I just think that if I were one who was prone to an illness or a flu because of pre-existing conditions or age...or whatever, I wouldn't want nor expect the entire world to just stop so I wouldn't get sick. I'd realize that if it's my time to go...if it's time for God to take me...so it'll be. In fact, it's the contract we signed when we were born. None of us get to live forever.

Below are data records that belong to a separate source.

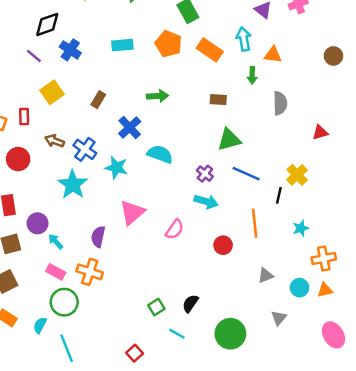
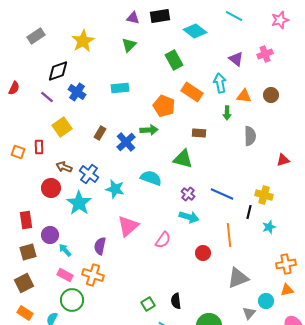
orange pentagon: (169, 44) -> (164, 106), moved
brown circle: (333, 56) -> (271, 95), moved
blue cross: (130, 128) -> (126, 142), moved
green triangle: (229, 140) -> (183, 159), moved, turned 30
red circle: (18, 159) -> (51, 188), moved
yellow cross: (297, 175) -> (264, 195), turned -30
cyan star: (301, 228) -> (269, 227), moved
gray triangle: (266, 275) -> (238, 278), size x1.6
cyan circle: (299, 288) -> (266, 301), moved
black semicircle: (190, 303) -> (176, 301), turned -42

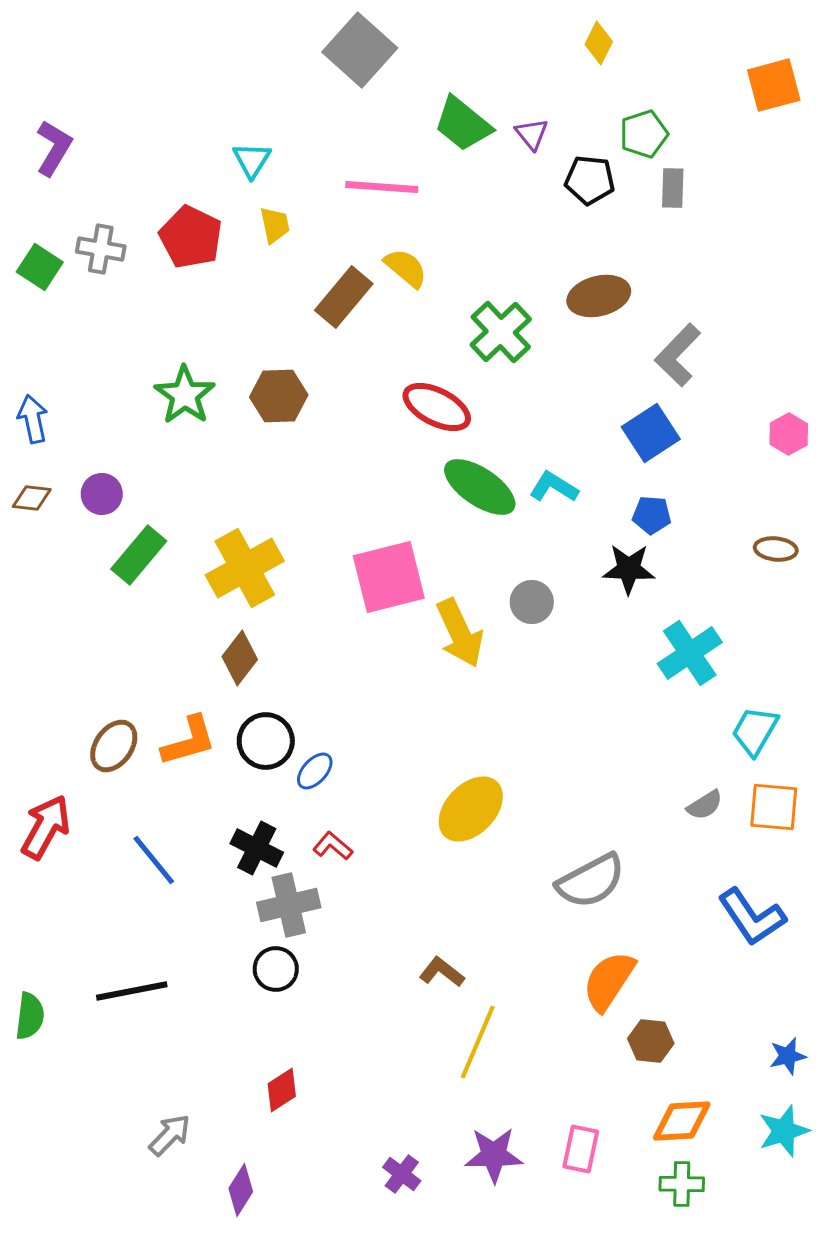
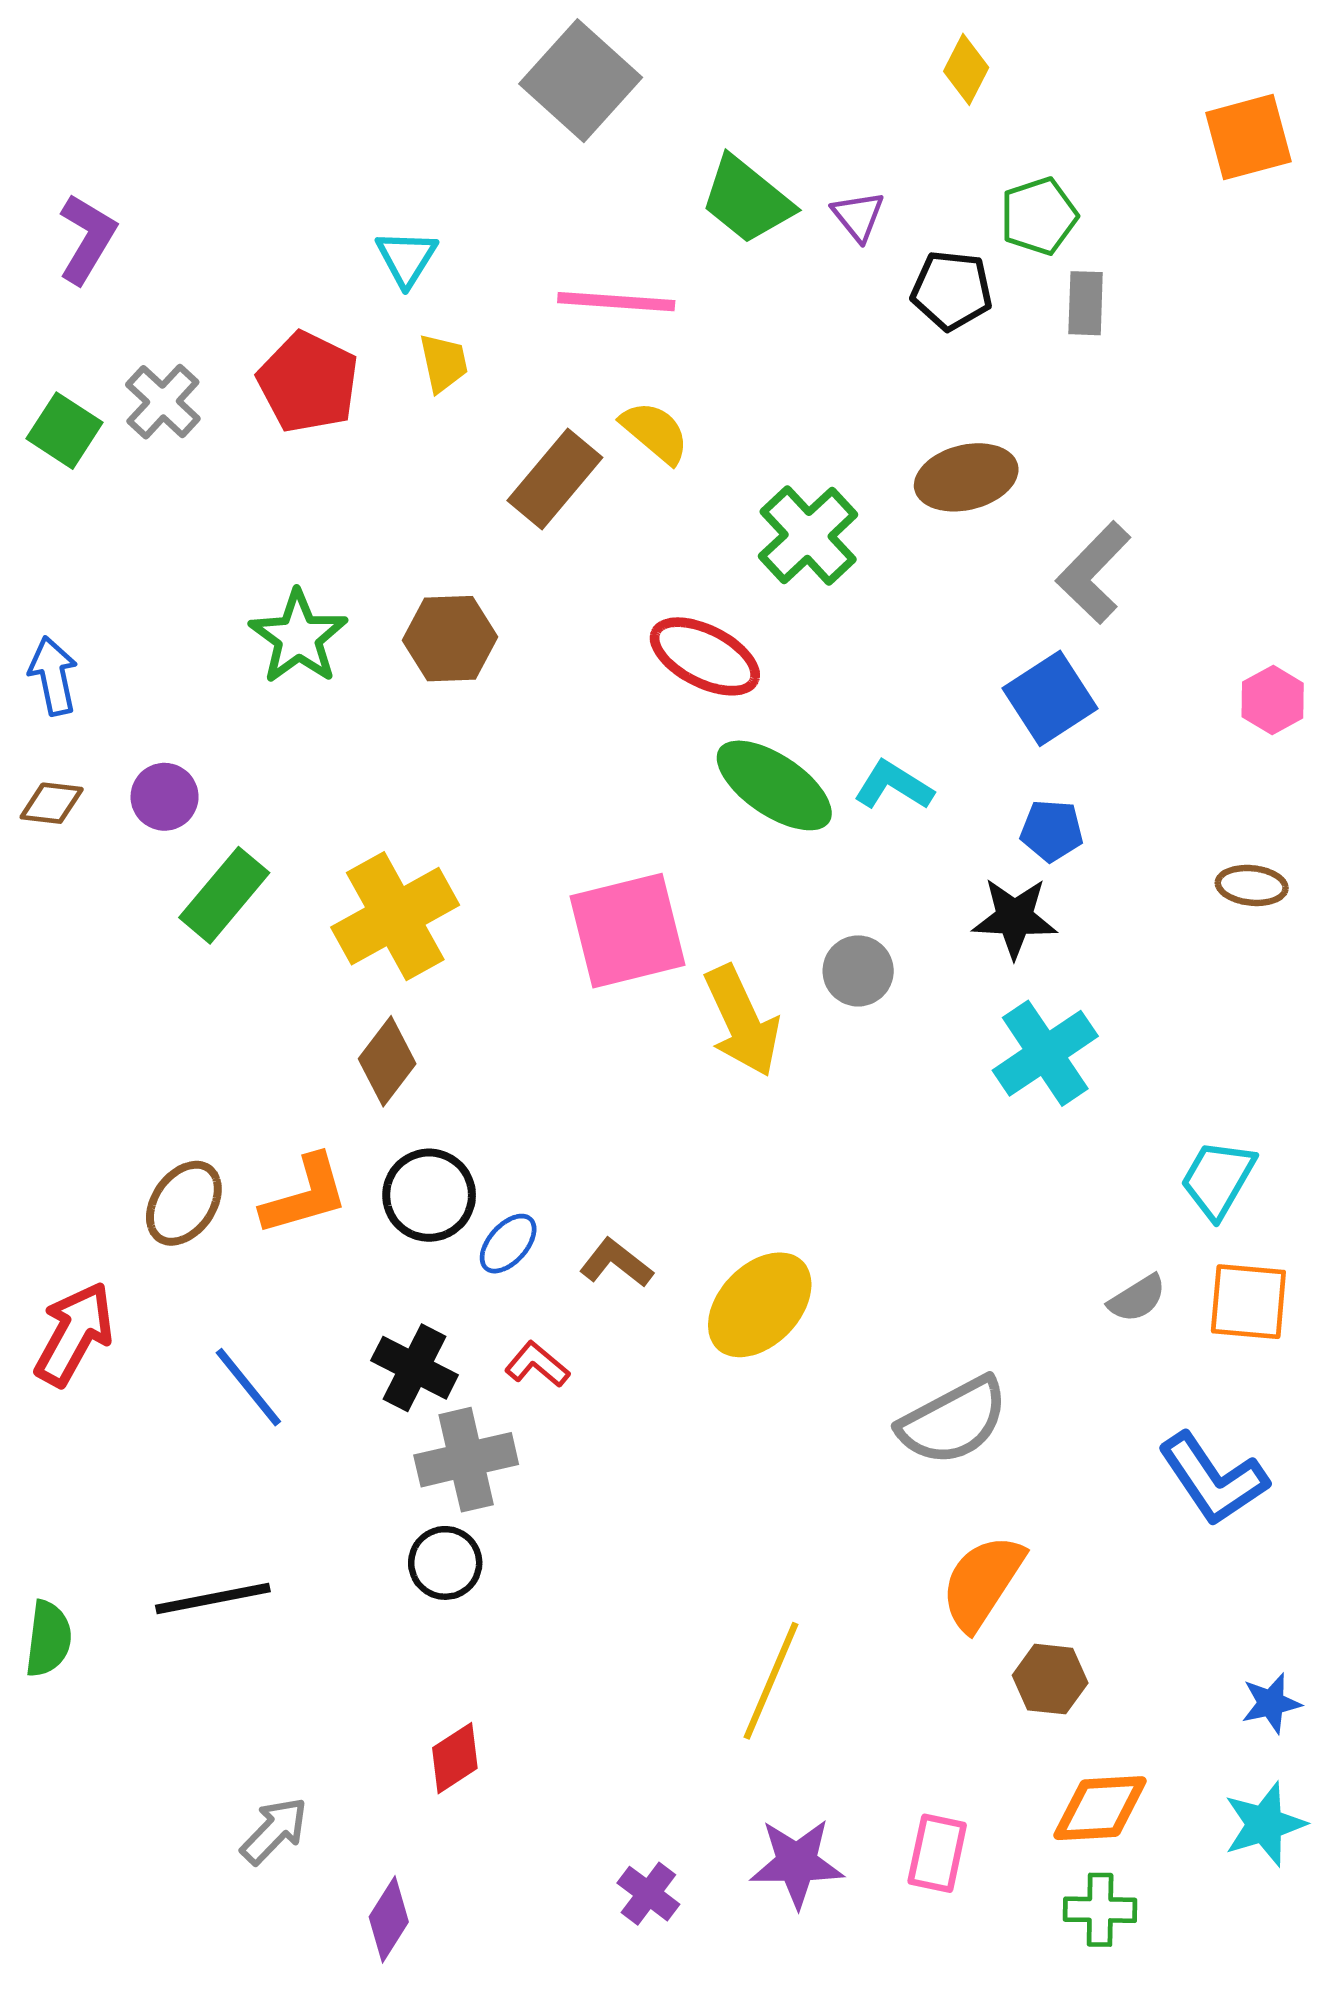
gray cross: (101, 249) -> (163, 402), turned 33
cyan cross: (690, 653) -> (1045, 1053), moved
brown L-shape: (442, 972) -> (616, 1263), moved

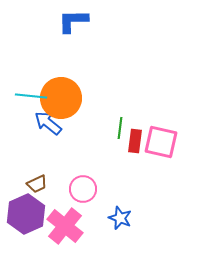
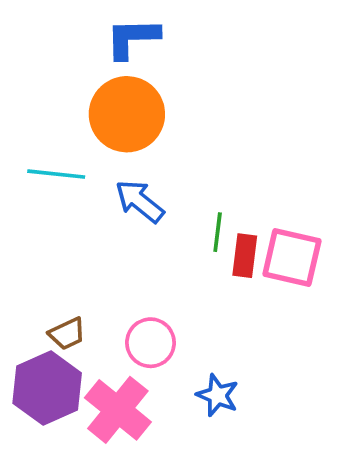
orange circle: (61, 98) -> (127, 114), moved
blue arrow: (48, 123) -> (140, 201), moved

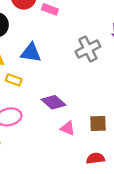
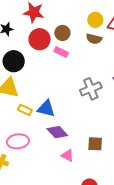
blue triangle: (31, 53) -> (46, 109), moved
brown square: (98, 124) -> (95, 144), moved

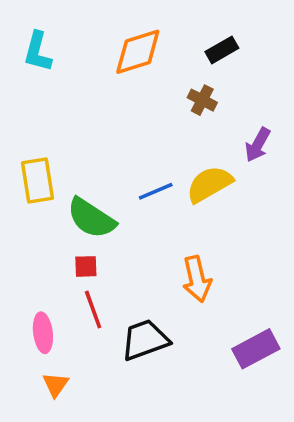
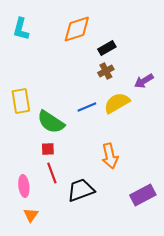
black rectangle: (222, 50) -> (107, 48), moved
brown cross: (202, 100) -> (106, 71), moved, turned 35
purple arrow: (258, 145) -> (144, 81), turned 30

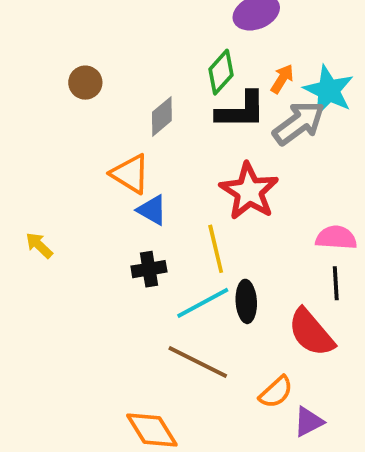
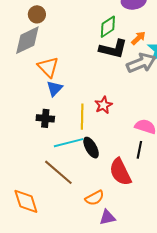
gray diamond: (162, 116) -> (27, 40), moved, size x1.5
red star: (249, 191) -> (103, 105), moved, size x0.6
blue triangle: (152, 210) -> (55, 88), turned 30
black ellipse: (246, 301) -> (91, 148), turned -40

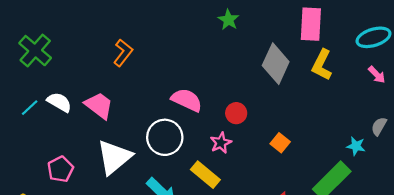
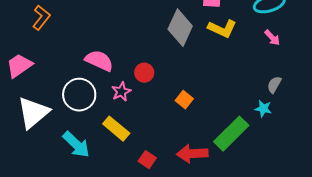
yellow L-shape: (322, 65) -> (222, 29), turned -92
pink trapezoid: (99, 105) -> (19, 66), turned -72
pink star: (221, 143) -> (121, 92), moved
cyan star: (356, 146) -> (263, 109), moved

One of The Lost Chapters of Napoleon Hill's Think and Grow Rich was Chapter 16 when he talked about being VERY CAREFUL in what you let into your mind. This means fiercely protecting the information you let in to your head, whether it's delivered to you by friends, family, nay-sayers and haters, the media, etc. And when you let tainted information into your brain, it's much like taking a crystal clear lake and dumping a fire hose into it...then turning on the hose that has nothing but raw sewage coming out of it. Pretty soon, the lake will go from clean and clear to a toxic cesspool...too toxic to be any good to anyone.
If this is an analogy of your brain and what happens when that sewage fire hose is hooked up to, say, your ear and somebody turns it onto full blast, what enters your head makes what's between your ears so toxic...that's it becomes no good to anyone, including (and especially) to yourself.
So, maybe you should shut off the news and start digging deep within yourself. Take walks, get some fresh air, meditate, stay in the present instead of worrying about the future, and let the Universe tell you what your next move will be. You'll be inspired before you know it.
Remember, this too shall pass. And before you know it, life will move forward again at a hectic break-neck pace like before. And you'll only wish you took some extra time for yourself during this rare period of time.